# [DIRECTIONS FOR THIS TASK]
Consider the listing below. Extract exactly the lines from the line containing "5. Transporte e Prazo" to the line containing "обтягивающие брюки.", both included.

# [PROVIDED RECORDS]

╔══

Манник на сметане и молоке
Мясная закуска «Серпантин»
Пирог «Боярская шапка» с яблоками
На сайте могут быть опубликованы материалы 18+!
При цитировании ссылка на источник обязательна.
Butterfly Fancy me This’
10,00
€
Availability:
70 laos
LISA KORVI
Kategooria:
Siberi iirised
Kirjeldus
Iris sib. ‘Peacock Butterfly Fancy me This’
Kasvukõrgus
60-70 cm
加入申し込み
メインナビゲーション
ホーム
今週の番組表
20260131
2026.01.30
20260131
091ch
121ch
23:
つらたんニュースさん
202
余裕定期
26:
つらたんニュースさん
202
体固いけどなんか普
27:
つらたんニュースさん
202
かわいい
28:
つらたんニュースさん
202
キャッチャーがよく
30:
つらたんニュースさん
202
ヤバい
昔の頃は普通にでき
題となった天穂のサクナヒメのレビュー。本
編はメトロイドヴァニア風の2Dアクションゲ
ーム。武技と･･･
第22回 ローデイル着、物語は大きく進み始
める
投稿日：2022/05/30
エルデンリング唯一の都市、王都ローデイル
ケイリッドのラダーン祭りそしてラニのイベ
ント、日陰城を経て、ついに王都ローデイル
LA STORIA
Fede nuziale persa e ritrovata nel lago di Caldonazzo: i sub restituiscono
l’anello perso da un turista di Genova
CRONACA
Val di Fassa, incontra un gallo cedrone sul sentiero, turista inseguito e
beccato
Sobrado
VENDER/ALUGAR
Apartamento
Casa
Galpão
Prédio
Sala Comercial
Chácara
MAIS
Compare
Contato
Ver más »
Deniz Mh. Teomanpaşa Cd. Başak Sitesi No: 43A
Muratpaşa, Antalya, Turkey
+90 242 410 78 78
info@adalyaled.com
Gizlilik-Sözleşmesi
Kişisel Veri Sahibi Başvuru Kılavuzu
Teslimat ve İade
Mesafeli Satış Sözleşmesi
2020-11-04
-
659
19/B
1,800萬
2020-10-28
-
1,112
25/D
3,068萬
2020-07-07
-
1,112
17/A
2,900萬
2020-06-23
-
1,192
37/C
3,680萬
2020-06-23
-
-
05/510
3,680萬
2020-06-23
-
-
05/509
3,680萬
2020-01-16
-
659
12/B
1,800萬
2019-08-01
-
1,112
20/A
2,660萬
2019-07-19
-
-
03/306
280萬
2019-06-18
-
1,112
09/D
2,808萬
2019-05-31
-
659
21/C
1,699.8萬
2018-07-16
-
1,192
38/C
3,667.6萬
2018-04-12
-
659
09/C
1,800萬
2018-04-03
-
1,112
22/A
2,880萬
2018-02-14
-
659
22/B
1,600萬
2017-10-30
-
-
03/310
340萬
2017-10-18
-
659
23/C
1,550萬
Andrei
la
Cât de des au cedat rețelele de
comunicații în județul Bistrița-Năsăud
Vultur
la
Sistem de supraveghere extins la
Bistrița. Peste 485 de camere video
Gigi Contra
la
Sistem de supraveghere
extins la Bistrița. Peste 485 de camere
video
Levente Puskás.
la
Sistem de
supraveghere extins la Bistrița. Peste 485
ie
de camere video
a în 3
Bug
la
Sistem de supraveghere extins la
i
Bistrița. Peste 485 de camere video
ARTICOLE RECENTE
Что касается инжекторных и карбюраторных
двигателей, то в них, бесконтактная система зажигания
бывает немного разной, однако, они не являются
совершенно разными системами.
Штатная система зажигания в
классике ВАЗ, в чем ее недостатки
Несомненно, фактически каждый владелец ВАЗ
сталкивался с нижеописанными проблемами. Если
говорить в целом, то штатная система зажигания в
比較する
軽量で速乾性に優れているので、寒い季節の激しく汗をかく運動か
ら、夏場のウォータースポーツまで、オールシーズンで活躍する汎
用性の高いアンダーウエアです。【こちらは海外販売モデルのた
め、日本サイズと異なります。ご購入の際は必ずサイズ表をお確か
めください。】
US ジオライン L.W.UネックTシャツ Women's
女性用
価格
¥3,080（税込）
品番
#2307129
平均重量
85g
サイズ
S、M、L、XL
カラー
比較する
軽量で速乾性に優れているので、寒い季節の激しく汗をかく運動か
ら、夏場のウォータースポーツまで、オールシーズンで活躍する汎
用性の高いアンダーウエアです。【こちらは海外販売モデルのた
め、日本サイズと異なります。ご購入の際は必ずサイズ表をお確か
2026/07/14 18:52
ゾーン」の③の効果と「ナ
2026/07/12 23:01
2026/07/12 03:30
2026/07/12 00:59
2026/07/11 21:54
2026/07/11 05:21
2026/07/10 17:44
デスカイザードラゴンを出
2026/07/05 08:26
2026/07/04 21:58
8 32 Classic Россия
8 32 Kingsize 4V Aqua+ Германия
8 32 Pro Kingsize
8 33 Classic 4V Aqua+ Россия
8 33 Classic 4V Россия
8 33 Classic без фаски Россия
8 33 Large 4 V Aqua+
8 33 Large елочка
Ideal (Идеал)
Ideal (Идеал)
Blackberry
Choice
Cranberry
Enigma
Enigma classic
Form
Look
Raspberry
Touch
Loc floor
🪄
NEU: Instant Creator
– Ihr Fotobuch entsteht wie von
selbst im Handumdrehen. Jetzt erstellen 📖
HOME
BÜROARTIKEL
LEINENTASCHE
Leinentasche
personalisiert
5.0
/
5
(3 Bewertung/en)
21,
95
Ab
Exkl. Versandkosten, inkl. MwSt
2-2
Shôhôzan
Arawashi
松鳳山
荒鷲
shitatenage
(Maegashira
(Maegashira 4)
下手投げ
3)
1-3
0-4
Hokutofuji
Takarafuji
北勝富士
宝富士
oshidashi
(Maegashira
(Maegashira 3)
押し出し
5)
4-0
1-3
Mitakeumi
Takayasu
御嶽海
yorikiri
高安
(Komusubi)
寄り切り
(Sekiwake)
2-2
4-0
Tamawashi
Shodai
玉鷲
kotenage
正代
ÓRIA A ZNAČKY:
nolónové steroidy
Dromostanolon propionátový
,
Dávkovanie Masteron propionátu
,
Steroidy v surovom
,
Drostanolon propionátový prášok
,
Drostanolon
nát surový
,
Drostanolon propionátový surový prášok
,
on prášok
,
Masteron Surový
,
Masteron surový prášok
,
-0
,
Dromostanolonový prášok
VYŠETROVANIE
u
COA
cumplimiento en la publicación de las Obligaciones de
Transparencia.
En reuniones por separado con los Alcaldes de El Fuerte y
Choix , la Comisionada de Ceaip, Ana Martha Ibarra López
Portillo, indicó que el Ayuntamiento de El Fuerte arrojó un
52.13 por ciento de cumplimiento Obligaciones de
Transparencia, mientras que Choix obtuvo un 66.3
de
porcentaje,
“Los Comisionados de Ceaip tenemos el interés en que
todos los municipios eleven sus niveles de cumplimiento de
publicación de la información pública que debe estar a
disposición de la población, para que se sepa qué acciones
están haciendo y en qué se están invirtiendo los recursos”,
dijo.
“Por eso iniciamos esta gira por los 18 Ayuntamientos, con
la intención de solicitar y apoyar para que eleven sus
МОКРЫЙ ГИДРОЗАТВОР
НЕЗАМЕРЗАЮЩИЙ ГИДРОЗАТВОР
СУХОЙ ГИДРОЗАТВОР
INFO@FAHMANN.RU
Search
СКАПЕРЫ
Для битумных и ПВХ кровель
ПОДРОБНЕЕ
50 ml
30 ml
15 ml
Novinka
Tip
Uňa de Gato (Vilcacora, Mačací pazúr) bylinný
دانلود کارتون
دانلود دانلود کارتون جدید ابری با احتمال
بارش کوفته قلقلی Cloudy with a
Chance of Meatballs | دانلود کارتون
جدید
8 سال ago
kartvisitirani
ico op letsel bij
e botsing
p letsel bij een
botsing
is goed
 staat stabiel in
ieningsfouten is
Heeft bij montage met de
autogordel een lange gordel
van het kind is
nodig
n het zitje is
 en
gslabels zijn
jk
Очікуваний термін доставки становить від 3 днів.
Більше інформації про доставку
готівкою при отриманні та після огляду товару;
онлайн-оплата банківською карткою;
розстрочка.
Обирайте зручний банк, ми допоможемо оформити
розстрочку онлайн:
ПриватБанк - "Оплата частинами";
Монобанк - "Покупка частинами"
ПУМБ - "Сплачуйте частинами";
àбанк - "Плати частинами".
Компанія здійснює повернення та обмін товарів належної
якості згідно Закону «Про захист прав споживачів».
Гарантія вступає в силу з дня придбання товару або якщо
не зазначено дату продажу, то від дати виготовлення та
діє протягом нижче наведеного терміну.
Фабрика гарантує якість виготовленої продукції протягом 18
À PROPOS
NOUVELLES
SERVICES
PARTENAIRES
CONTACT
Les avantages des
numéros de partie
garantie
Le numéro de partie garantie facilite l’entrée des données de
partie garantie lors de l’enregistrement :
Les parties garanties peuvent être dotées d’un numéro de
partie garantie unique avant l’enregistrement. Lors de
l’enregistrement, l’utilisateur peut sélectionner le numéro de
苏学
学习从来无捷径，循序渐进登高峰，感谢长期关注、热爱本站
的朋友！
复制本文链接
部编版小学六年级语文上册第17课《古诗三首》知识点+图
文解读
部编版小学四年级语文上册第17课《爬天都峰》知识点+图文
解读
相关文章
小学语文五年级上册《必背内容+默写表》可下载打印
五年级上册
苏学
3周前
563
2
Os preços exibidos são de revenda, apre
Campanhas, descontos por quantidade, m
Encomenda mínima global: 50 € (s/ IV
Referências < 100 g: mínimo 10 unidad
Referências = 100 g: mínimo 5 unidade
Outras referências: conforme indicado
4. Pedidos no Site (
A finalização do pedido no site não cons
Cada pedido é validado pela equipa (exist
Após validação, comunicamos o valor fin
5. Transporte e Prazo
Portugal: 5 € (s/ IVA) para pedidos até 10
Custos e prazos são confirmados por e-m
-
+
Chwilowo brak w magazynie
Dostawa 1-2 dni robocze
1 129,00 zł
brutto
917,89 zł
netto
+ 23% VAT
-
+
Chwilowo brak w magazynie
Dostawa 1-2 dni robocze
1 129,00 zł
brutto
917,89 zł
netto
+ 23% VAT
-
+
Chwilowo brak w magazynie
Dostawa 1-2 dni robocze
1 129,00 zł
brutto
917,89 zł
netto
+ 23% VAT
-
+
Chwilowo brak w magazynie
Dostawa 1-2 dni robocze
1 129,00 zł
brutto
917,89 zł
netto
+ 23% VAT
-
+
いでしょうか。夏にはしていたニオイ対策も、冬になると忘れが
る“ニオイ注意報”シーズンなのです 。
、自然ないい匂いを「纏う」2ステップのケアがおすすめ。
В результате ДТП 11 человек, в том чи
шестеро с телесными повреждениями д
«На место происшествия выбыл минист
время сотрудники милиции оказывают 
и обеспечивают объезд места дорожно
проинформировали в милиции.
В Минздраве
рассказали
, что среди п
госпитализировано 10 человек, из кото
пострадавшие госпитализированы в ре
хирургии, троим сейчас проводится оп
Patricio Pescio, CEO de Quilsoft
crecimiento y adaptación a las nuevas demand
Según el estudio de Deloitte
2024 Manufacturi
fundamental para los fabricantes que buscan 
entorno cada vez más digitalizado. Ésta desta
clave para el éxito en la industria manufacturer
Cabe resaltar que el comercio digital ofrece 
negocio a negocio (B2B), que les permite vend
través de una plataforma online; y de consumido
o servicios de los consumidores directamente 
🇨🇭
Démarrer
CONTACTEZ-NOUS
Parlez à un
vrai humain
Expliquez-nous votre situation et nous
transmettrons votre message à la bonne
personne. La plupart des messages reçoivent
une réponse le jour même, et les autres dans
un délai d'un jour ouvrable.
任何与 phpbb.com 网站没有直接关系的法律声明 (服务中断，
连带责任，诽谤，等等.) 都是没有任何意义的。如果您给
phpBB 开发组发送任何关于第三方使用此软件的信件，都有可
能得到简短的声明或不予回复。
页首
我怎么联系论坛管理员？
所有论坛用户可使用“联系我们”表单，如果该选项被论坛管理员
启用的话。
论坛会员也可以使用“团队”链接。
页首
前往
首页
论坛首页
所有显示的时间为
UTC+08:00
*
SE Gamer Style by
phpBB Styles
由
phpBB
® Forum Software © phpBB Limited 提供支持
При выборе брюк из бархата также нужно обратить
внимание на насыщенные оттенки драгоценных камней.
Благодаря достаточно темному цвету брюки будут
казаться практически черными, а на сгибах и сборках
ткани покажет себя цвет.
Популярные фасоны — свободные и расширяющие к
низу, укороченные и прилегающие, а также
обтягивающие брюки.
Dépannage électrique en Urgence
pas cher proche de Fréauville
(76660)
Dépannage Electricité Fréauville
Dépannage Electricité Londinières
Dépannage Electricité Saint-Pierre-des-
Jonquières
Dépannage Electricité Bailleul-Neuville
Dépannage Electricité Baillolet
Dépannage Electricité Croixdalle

╚══

# [EXERCISE ANSWER]
5. Transporte e Prazo
Portugal: 5 € (s/ IVA) para pedidos até 10
Custos e prazos são confirmados por e-m
-
+
Chwilowo brak w magazynie
Dostawa 1-2 dni robocze
1 129,00 zł
brutto
917,89 zł
netto
+ 23% VAT
-
+
Chwilowo brak w magazynie
Dostawa 1-2 dni robocze
1 129,00 zł
brutto
917,89 zł
netto
+ 23% VAT
-
+
Chwilowo brak w magazynie
Dostawa 1-2 dni robocze
1 129,00 zł
brutto
917,89 zł
netto
+ 23% VAT
-
+
Chwilowo brak w magazynie
Dostawa 1-2 dni robocze
1 129,00 zł
brutto
917,89 zł
netto
+ 23% VAT
-
+
いでしょうか。夏にはしていたニオイ対策も、冬になると忘れが
る“ニオイ注意報”シーズンなのです 。
、自然ないい匂いを「纏う」2ステップのケアがおすすめ。
В результате ДТП 11 человек, в том чи
шестеро с телесными повреждениями д
«На место происшествия выбыл минист
время сотрудники милиции оказывают 
и обеспечивают объезд места дорожно
проинформировали в милиции.
В Минздраве
рассказали
, что среди п
госпитализировано 10 человек, из кото
пострадавшие госпитализированы в ре
хирургии, троим сейчас проводится оп
Patricio Pescio, CEO de Quilsoft
crecimiento y adaptación a las nuevas demand
Según el estudio de Deloitte
2024 Manufacturi
fundamental para los fabricantes que buscan 
entorno cada vez más digitalizado. Ésta desta
clave para el éxito en la industria manufacturer
Cabe resaltar que el comercio digital ofrece 
negocio a negocio (B2B), que les permite vend
través de una plataforma online; y de consumido
o servicios de los consumidores directamente 
🇨🇭
Démarrer
CONTACTEZ-NOUS
Parlez à un
vrai humain
Expliquez-nous votre situation et nous
transmettrons votre message à la bonne
personne. La plupart des messages reçoivent
une réponse le jour même, et les autres dans
un délai d'un jour ouvrable.
任何与 phpbb.com 网站没有直接关系的法律声明 (服务中断，
连带责任，诽谤，等等.) 都是没有任何意义的。如果您给
phpBB 开发组发送任何关于第三方使用此软件的信件，都有可
能得到简短的声明或不予回复。
页首
我怎么联系论坛管理员？
所有论坛用户可使用“联系我们”表单，如果该选项被论坛管理员
启用的话。
论坛会员也可以使用“团队”链接。
页首
前往
首页
论坛首页
所有显示的时间为
UTC+08:00
*
SE Gamer Style by
phpBB Styles
由
phpBB
® Forum Software © phpBB Limited 提供支持
При выборе брюк из бархата также нужно обратить
внимание на насыщенные оттенки драгоценных камней.
Благодаря достаточно темному цвету брюки будут
казаться практически черными, а на сгибах и сборках
ткани покажет себя цвет.
Популярные фасоны — свободные и расширяющие к
низу, укороченные и прилегающие, а также
обтягивающие брюки.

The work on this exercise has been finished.